[Stored items]
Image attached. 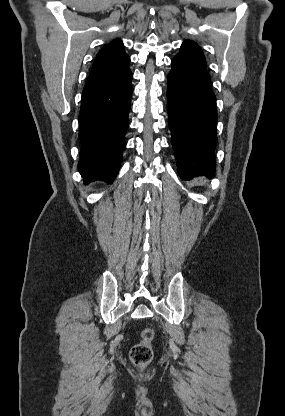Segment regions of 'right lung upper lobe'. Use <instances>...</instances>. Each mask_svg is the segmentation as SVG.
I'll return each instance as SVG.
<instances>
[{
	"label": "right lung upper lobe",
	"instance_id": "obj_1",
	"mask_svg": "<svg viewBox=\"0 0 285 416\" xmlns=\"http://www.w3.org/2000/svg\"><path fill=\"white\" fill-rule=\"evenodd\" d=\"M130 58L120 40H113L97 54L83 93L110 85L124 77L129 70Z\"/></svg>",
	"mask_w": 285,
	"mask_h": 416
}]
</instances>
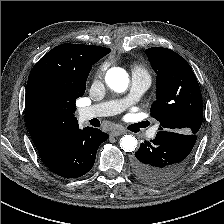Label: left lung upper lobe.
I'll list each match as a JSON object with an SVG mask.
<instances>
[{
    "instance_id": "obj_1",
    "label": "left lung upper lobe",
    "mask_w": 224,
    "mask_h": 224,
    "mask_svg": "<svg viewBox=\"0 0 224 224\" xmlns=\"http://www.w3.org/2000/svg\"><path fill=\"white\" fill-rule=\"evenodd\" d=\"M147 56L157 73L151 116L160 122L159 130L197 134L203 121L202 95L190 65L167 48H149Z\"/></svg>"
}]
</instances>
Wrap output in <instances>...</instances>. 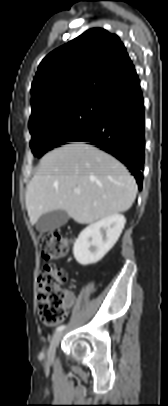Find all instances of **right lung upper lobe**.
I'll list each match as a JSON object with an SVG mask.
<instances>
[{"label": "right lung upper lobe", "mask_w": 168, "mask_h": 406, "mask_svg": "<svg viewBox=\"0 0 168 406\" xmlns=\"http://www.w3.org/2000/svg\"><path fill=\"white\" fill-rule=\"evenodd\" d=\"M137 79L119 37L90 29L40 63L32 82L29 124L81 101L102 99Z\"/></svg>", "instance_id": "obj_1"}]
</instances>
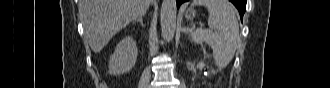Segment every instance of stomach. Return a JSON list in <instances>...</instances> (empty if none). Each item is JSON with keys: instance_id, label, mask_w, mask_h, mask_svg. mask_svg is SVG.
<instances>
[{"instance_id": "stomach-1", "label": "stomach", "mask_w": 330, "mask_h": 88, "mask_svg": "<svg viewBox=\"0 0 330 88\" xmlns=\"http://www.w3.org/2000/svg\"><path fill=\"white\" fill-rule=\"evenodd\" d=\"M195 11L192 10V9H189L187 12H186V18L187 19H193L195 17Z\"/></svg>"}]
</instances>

* What the task requires *
Please return, exactly and with pictures omitted, the lines from the line holding "Segment every instance" through the end of the data above, inclusive.

* Exercise output *
Segment every instance of stomach. Return a JSON list in <instances>...</instances> (empty if none). Each item is JSON with keys: instance_id, label, mask_w, mask_h, mask_svg. mask_svg is SVG.
<instances>
[{"instance_id": "stomach-1", "label": "stomach", "mask_w": 330, "mask_h": 88, "mask_svg": "<svg viewBox=\"0 0 330 88\" xmlns=\"http://www.w3.org/2000/svg\"><path fill=\"white\" fill-rule=\"evenodd\" d=\"M195 11L192 10V9H189L187 12H186V18L187 19H193L195 17Z\"/></svg>"}]
</instances>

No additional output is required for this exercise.